EXERCISE DATA ::

★ ★ ★

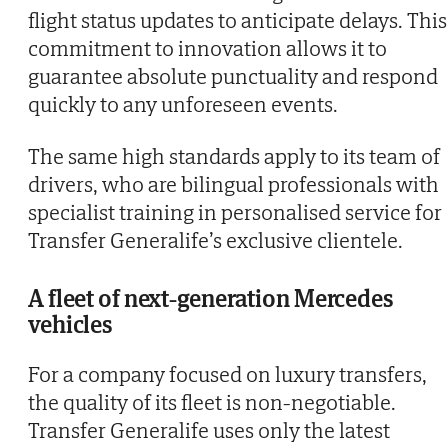
flight status updates to anticipate delays. This
commitment to innovation allows it to
guarantee absolute punctuality and respond
quickly to any unforeseen events.
The same high standards apply to its team of
drivers, who are bilingual professionals with
specialist training in personalised service for
Transfer Generalife’s exclusive clientele.
A fleet of next-generation Mercedes
vehicles
For a company focused on luxury transfers,
the quality of its fleet is non-negotiable.
Transfer Generalife uses only the latest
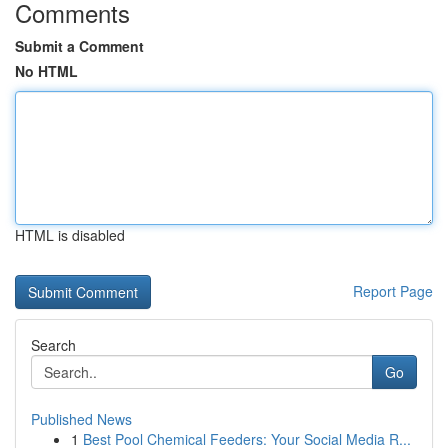
Comments
Submit a Comment
No HTML
HTML is disabled
Report Page
Search
Go
Published News
1
Best Pool Chemical Feeders: Your Social Media R...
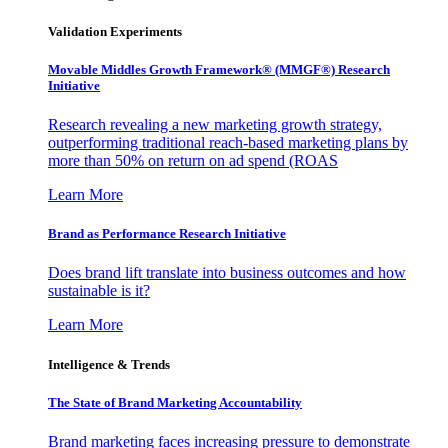
Validation Experiments
Movable Middles Growth Framework® (MMGF®) Research
Initiative
Research revealing a new marketing growth strategy,
outperforming traditional reach-based marketing plans by
more than 50% on return on ad spend (ROAS
Learn More
Brand as Performance Research Initiative
Does brand lift translate into business outcomes and how
sustainable is it?
Learn More
Intelligence & Trends
The State of Brand Marketing Accountability
Brand marketing faces increasing pressure to demonstrate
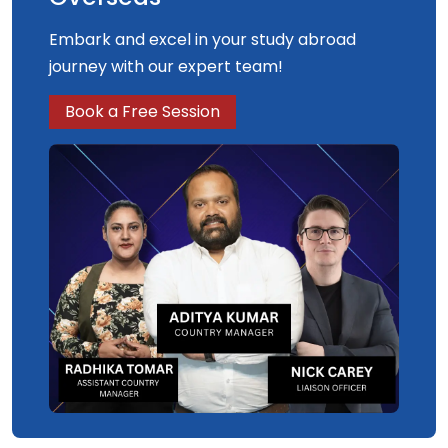
Embark and excel in your study abroad
journey with our expert team!
Book a Free Session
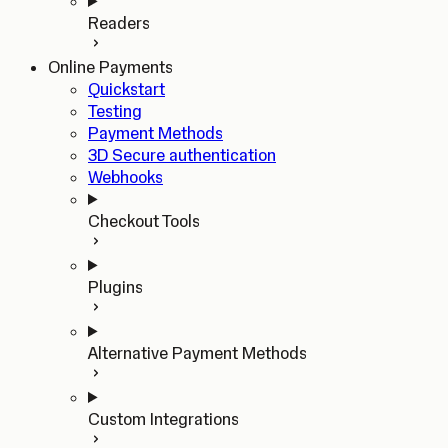
Readers
Online Payments
Quickstart
Testing
Payment Methods
3D Secure authentication
Webhooks
Checkout Tools
Plugins
Alternative Payment Methods
Custom Integrations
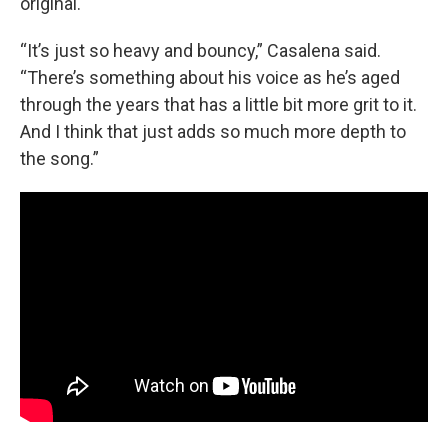
original.
“It’s just so heavy and bouncy,” Casalena said.
“There’s something about his voice as he’s aged
through the years that has a little bit more grit to it.
And I think that just adds so much more depth to
the song.”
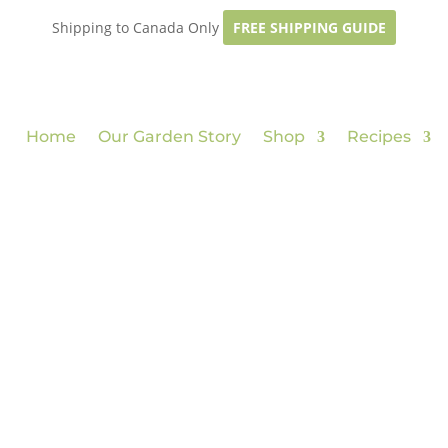
Shipping to Canada Only
FREE SHIPPING GUIDE
Home
Our Garden Story
Shop
Recipes
p
from garde
read more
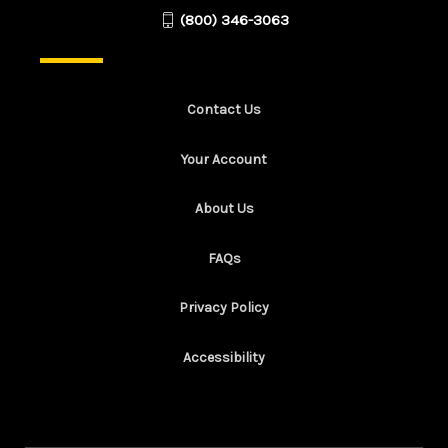
(800) 346-3063
Contact Us
Your Account
About Us
FAQs
Privacy Policy
Accessibility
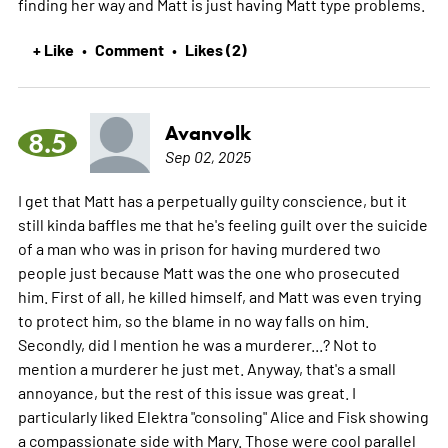
finding her way and Matt is just having Matt type problems.
+ Like
Comment
Likes (2)
•
•
Avanvolk
8.5
Sep 02, 2025
I get that Matt has a perpetually guilty conscience, but it
still kinda baffles me that he's feeling guilt over the suicide
of a man who was in prison for having murdered two
people just because Matt was the one who prosecuted
him. First of all, he killed himself, and Matt was even trying
to protect him, so the blame in no way falls on him.
Secondly, did I mention he was a murderer...? Not to
mention a murderer he just met. Anyway, that's a small
annoyance, but the rest of this issue was great. I
particularly liked Elektra "consoling" Alice and Fisk showing
a compassionate side with Mary. Those were cool parallel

★ ★ ★

WHAT THIS TASK INVOLVES :: Where the line containing "him. First of" appears in the records above, begin there and print every line through the last, exactly and with nothing else.

RESPONSE TO THE EXERCISE ::
him. First of all, he killed himself, and Matt was even trying
to protect him, so the blame in no way falls on him.
Secondly, did I mention he was a murderer...? Not to
mention a murderer he just met. Anyway, that's a small
annoyance, but the rest of this issue was great. I
particularly liked Elektra "consoling" Alice and Fisk showing
a compassionate side with Mary. Those were cool parallel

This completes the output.